**Exercise requirements:**
Each entry below is to be duplicated precisely.
*** The records ***
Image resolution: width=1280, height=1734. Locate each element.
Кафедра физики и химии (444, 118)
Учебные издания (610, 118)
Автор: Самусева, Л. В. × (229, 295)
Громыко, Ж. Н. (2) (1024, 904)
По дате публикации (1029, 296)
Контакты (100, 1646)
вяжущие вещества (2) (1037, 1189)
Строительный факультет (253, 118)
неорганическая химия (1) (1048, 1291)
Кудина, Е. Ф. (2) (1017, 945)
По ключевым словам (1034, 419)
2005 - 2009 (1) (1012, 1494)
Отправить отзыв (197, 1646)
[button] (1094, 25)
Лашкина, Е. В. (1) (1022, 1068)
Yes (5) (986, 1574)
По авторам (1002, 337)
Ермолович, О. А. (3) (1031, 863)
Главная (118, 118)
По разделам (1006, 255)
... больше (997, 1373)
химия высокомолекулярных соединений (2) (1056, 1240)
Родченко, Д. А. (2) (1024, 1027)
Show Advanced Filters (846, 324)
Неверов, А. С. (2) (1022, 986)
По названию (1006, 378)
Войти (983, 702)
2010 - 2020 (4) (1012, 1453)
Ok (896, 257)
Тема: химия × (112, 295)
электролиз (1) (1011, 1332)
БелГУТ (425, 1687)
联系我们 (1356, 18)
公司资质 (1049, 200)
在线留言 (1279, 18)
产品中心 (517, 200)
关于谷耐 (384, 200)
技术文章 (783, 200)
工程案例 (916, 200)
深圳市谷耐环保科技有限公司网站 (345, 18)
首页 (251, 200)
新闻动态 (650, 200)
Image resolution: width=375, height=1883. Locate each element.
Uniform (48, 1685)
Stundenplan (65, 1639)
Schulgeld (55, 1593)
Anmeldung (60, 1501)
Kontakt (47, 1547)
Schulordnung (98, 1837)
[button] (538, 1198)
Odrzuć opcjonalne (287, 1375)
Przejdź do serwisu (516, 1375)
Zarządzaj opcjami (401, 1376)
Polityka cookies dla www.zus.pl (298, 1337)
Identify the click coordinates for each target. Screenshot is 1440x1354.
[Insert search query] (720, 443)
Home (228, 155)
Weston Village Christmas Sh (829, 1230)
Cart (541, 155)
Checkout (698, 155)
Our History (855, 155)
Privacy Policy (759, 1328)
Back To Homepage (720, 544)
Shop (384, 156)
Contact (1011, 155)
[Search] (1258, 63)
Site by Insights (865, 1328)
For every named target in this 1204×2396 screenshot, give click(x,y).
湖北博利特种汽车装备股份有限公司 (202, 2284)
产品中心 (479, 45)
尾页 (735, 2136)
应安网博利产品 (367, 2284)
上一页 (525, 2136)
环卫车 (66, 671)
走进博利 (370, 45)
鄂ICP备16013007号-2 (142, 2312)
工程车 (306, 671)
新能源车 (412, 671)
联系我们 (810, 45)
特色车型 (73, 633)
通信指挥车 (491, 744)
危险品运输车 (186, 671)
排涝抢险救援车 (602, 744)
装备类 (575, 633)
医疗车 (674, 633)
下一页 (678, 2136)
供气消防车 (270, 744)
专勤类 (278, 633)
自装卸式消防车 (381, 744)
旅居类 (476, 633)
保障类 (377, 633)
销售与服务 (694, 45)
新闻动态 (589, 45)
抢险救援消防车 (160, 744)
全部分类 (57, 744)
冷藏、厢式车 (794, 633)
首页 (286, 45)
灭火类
*** End of The records ***
**Written answer:**
Image resolution: width=1280, height=1734. Locate each element.
Кафедра физики и химии (444, 118)
Учебные издания (610, 118)
Автор: Самусева, Л. В. × (229, 295)
Громыко, Ж. Н. (2) (1024, 904)
По дате публикации (1029, 296)
Контакты (100, 1646)
вяжущие вещества (2) (1037, 1189)
Строительный факультет (253, 118)
неорганическая химия (1) (1048, 1291)
Кудина, Е. Ф. (2) (1017, 945)
По ключевым словам (1034, 419)
2005 - 2009 (1) (1012, 1494)
Отправить отзыв (197, 1646)
[button] (1094, 25)
Лашкина, Е. В. (1) (1022, 1068)
Yes (5) (986, 1574)
По авторам (1002, 337)
Ермолович, О. А. (3) (1031, 863)
Главная (118, 118)
По разделам (1006, 255)
... больше (997, 1373)
химия высокомолекулярных соединений (2) (1056, 1240)
Родченко, Д. А. (2) (1024, 1027)
Show Advanced Filters (846, 324)
Неверов, А. С. (2) (1022, 986)
По названию (1006, 378)
Войти (983, 702)
2010 - 2020 (4) (1012, 1453)
Ok (896, 257)
Тема: химия × (112, 295)
электролиз (1) (1011, 1332)
БелГУТ (425, 1687)
联系我们 (1356, 18)
公司资质 (1049, 200)
在线留言 (1279, 18)
产品中心 (517, 200)
关于谷耐 (384, 200)
技术文章 (783, 200)
工程案例 (916, 200)
深圳市谷耐环保科技有限公司网站 (345, 18)
首页 (251, 200)
新闻动态 (650, 200)
Image resolution: width=375, height=1883. Locate each element.
Uniform (48, 1685)
Stundenplan (65, 1639)
Schulgeld (55, 1593)
Anmeldung (60, 1501)
Kontakt (47, 1547)
Schulordnung (98, 1837)
[button] (538, 1198)
Odrzuć opcjonalne (287, 1375)
Przejdź do serwisu (516, 1375)
Zarządzaj opcjami (401, 1376)
Polityka cookies dla www.zus.pl (298, 1337)
Identify the click coordinates for each target. Screenshot is 1440x1354.
[Insert search query] (720, 443)
Home (228, 155)
Weston Village Christmas Sh (829, 1230)
Cart (541, 155)
Checkout (698, 155)
Our History (855, 155)
Privacy Policy (759, 1328)
Back To Homepage (720, 544)
Shop (384, 156)
Contact (1011, 155)
[Search] (1258, 63)
Site by Insights (865, 1328)
For every named target in this 1204×2396 screenshot, give click(x,y).
湖北博利特种汽车装备股份有限公司 (202, 2284)
产品中心 (479, 45)
尾页 (735, 2136)
应安网博利产品 (367, 2284)
上一页 (525, 2136)
环卫车 (66, 671)
走进博利 (370, 45)
鄂ICP备16013007号-2 (142, 2312)
工程车 (306, 671)
新能源车 (412, 671)
联系我们 (810, 45)
特色车型 (73, 633)
通信指挥车 (491, 744)
危险品运输车 (186, 671)
排涝抢险救援车 (602, 744)
装备类 (575, 633)
医疗车 (674, 633)
下一页 (678, 2136)
供气消防车 (270, 744)
专勤类 (278, 633)
自装卸式消防车 (381, 744)
旅居类 (476, 633)
保障类 (377, 633)
销售与服务 (694, 45)
新闻动态 (589, 45)
抢险救援消防车 (160, 744)
全部分类 (57, 744)
冷藏、厢式车 (794, 633)
首页 (286, 45)
灭火类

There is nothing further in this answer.